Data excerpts
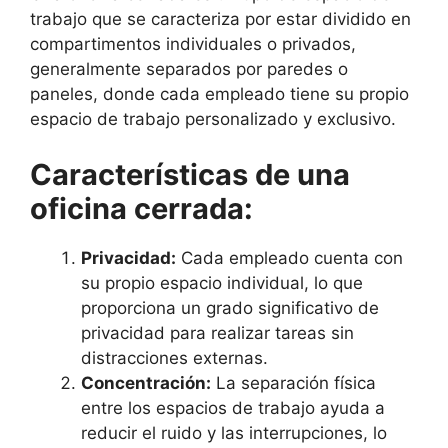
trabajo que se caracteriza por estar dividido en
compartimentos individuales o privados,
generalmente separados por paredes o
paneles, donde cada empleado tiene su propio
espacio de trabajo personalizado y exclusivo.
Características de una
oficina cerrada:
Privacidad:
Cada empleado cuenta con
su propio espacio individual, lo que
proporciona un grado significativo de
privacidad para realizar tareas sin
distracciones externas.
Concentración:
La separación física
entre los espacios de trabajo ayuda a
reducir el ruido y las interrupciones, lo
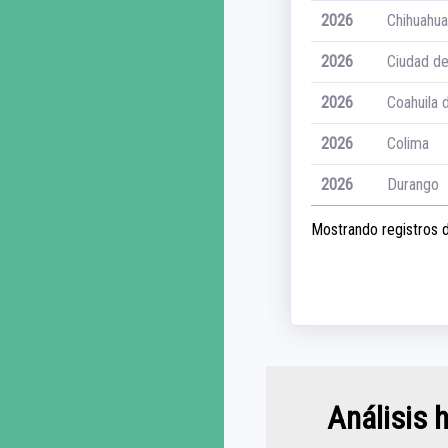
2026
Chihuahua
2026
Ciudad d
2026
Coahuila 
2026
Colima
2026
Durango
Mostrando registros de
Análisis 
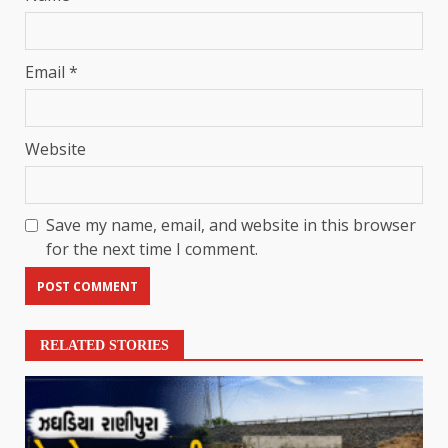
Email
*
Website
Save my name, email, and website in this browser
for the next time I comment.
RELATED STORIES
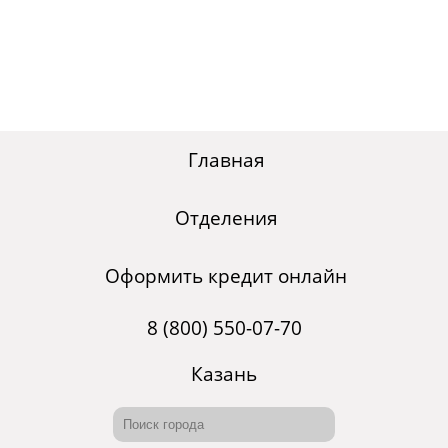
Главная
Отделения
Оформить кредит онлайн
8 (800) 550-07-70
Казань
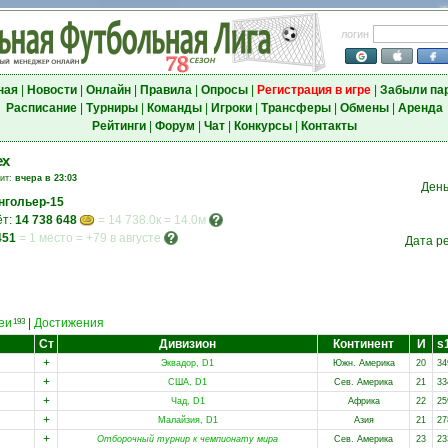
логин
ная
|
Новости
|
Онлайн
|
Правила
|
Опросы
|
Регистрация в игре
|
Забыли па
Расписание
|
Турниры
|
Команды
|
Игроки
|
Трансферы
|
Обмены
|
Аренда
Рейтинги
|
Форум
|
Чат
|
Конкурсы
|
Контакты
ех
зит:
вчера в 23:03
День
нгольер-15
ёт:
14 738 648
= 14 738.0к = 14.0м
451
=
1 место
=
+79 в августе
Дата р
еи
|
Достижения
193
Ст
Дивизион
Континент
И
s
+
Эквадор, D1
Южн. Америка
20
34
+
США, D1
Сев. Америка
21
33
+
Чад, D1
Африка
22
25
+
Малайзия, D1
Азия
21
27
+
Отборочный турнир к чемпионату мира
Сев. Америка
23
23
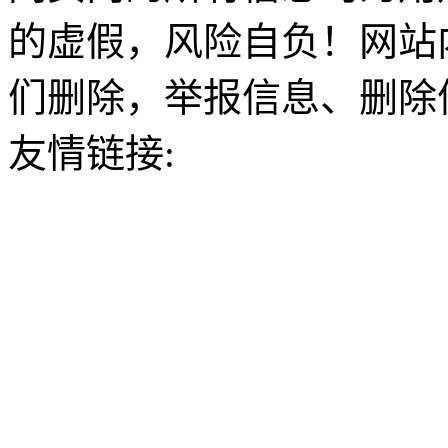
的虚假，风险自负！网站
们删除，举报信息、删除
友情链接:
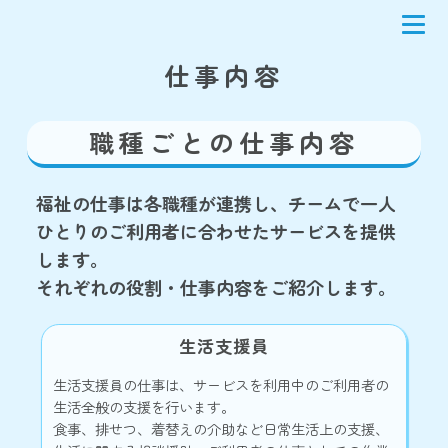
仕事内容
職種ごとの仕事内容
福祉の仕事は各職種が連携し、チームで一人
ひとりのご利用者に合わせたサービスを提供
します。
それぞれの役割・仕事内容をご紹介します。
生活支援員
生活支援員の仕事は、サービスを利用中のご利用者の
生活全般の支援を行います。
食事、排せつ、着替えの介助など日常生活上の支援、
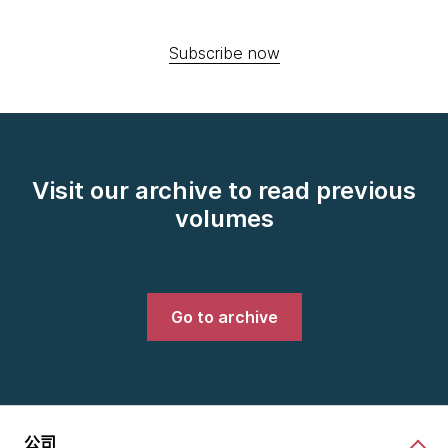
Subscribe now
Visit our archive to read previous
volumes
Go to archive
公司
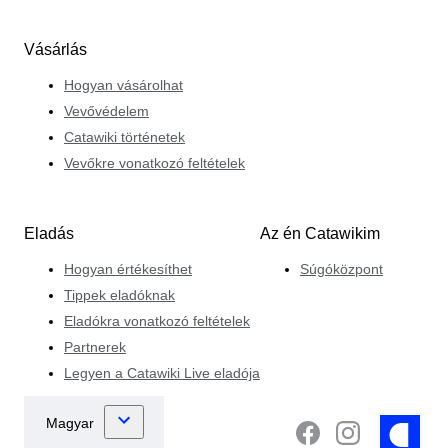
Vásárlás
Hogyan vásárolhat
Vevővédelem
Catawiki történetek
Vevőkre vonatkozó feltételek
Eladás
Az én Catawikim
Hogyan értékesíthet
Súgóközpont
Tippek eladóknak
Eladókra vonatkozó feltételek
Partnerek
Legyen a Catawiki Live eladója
* * *
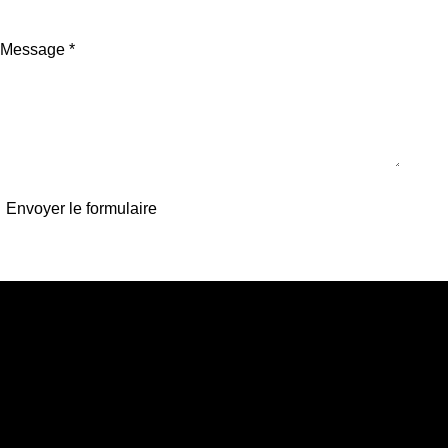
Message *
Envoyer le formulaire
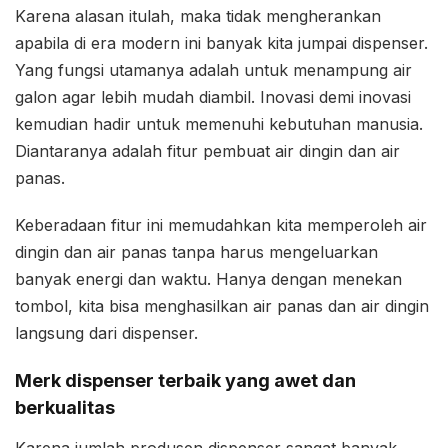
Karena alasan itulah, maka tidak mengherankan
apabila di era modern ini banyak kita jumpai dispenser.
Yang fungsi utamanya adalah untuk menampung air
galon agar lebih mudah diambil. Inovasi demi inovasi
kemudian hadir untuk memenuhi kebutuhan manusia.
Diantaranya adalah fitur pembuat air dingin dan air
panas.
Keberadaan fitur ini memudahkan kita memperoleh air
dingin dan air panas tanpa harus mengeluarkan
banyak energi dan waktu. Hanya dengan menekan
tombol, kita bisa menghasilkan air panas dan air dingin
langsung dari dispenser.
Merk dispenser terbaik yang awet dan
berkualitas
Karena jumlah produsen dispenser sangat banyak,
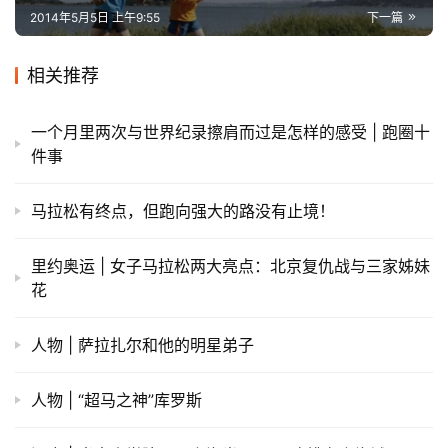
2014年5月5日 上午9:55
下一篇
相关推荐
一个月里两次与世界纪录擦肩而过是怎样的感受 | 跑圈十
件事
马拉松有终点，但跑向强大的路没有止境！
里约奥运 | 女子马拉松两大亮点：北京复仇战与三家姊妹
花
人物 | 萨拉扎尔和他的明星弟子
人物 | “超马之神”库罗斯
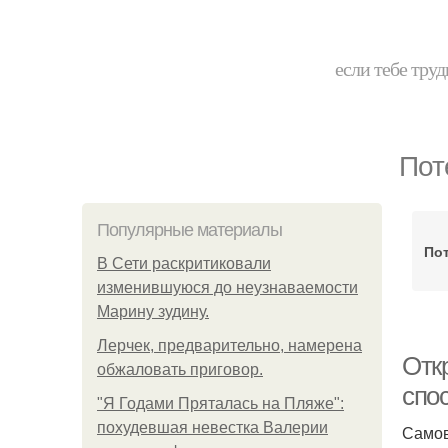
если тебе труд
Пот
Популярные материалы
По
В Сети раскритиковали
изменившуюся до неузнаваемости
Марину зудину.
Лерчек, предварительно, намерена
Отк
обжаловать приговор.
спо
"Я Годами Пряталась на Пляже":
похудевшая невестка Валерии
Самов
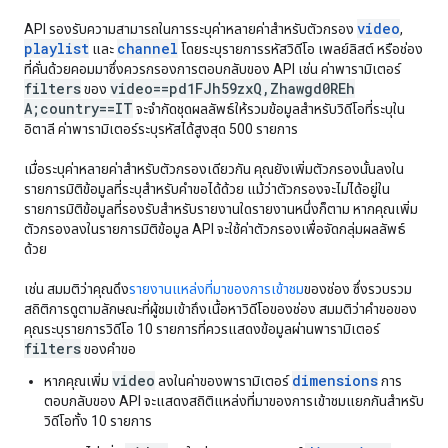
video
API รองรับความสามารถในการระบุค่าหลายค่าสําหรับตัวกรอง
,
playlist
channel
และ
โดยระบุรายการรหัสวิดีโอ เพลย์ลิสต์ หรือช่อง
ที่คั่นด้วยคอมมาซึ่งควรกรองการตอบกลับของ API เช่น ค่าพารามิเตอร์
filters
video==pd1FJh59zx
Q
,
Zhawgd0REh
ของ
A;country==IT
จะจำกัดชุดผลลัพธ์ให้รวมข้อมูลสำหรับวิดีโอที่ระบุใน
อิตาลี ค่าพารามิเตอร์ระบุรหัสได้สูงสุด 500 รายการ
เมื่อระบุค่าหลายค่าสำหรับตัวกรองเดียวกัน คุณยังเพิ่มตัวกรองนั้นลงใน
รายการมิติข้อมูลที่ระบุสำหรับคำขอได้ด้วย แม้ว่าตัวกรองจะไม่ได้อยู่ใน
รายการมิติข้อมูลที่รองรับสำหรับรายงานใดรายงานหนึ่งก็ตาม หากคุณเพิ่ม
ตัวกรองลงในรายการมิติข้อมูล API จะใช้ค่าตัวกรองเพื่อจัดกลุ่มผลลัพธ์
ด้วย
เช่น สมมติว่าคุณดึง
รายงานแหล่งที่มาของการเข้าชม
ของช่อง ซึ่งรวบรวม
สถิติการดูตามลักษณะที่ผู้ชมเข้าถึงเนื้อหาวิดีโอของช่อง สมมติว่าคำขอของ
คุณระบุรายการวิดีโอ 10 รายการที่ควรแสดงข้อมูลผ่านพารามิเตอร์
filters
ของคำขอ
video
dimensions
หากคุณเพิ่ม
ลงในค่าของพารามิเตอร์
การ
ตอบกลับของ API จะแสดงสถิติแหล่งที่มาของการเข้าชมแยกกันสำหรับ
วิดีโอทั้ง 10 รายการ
==
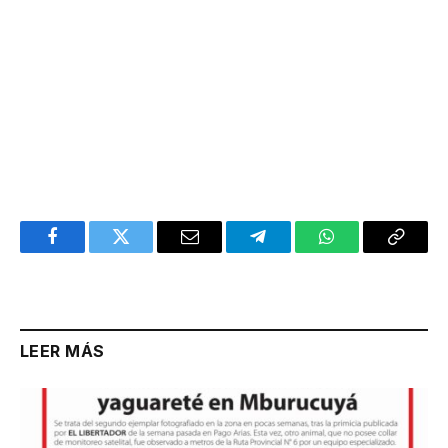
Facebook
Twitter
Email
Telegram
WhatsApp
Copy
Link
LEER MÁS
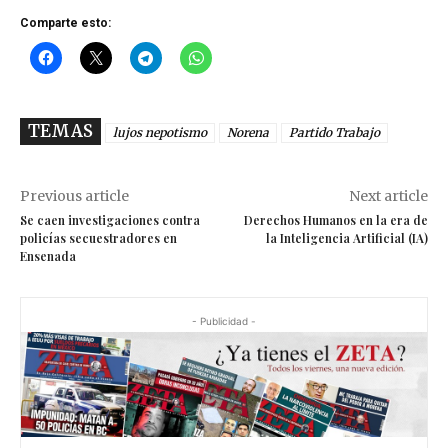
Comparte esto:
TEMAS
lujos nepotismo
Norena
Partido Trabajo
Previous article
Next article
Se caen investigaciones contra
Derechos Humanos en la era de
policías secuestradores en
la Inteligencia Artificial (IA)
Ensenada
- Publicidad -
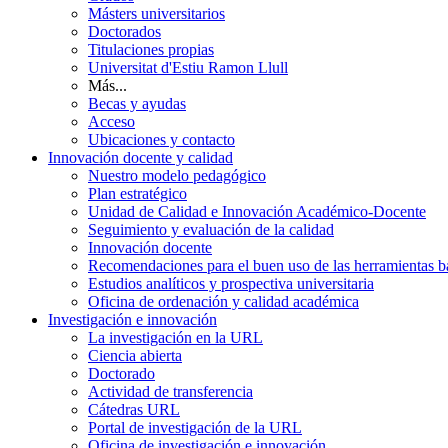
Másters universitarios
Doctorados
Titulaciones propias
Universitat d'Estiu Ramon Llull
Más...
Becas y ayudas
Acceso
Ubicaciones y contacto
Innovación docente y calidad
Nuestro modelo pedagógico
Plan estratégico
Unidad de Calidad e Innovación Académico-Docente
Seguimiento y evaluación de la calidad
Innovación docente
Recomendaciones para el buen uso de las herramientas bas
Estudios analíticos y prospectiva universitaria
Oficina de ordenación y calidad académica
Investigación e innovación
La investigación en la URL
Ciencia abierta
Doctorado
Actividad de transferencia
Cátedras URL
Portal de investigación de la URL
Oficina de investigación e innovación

(What is expected) Only the lines above starting with the one with "trabajo que se" and going through the one with "proporciona un grado significativo de" are to be copied, word for word and with both ends kept.

(Output)
trabajo que se caracteriza por estar dividido en
compartimentos individuales o privados,
generalmente separados por paredes o
paneles, donde cada empleado tiene su propio
espacio de trabajo personalizado y exclusivo.
Características de una
oficina cerrada:
Privacidad:
Cada empleado cuenta con
su propio espacio individual, lo que
proporciona un grado significativo de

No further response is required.